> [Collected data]
<<<<

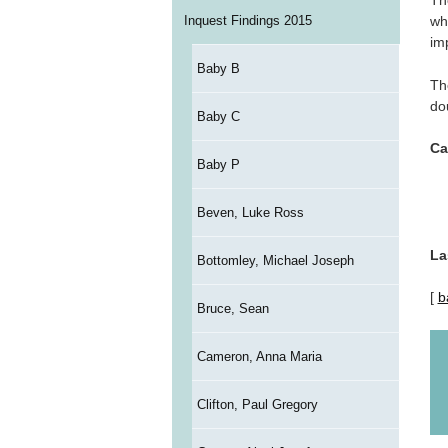
Th
Inquest Findings 2015
wh
im
Baby B
Th
do
Baby C
Ca
Baby P
Beven, Luke Ross
La
Bottomley, Michael Joseph
[
b
Bruce, Sean
Cameron, Anna Maria
Clifton, Paul Gregory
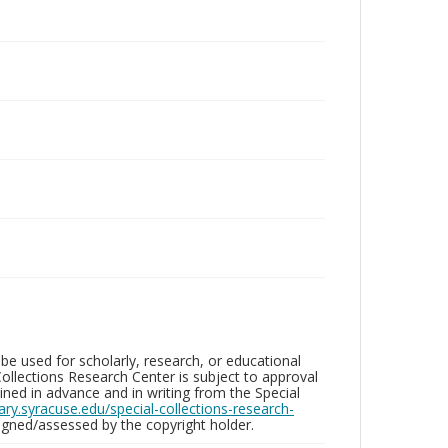
be used for scholarly, research, or educational
ollections Research Center is subject to approval
ed in advance and in writing from the Special
brary.syracuse.edu/special-collections-research-
gned/assessed by the copyright holder.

>>>>

> [WHAT THE TASK ASKS] Reproduce each entry precisely. Leave the pictures out.

> [RESPONSE TO THIS TASK]
Th
Inquest Findings 2015
wh
im
Baby B
Th
do
Baby C
Ca
Baby P
Beven, Luke Ross
La
Bottomley, Michael Joseph
[
b
Bruce, Sean
Cameron, Anna Maria
Clifton, Paul Gregory
be used for scholarly, research, or educational
ollections Research Center is subject to approval
ed in advance and in writing from the Special
brary.syracuse.edu/special-collections-research-
gned/assessed by the copyright holder.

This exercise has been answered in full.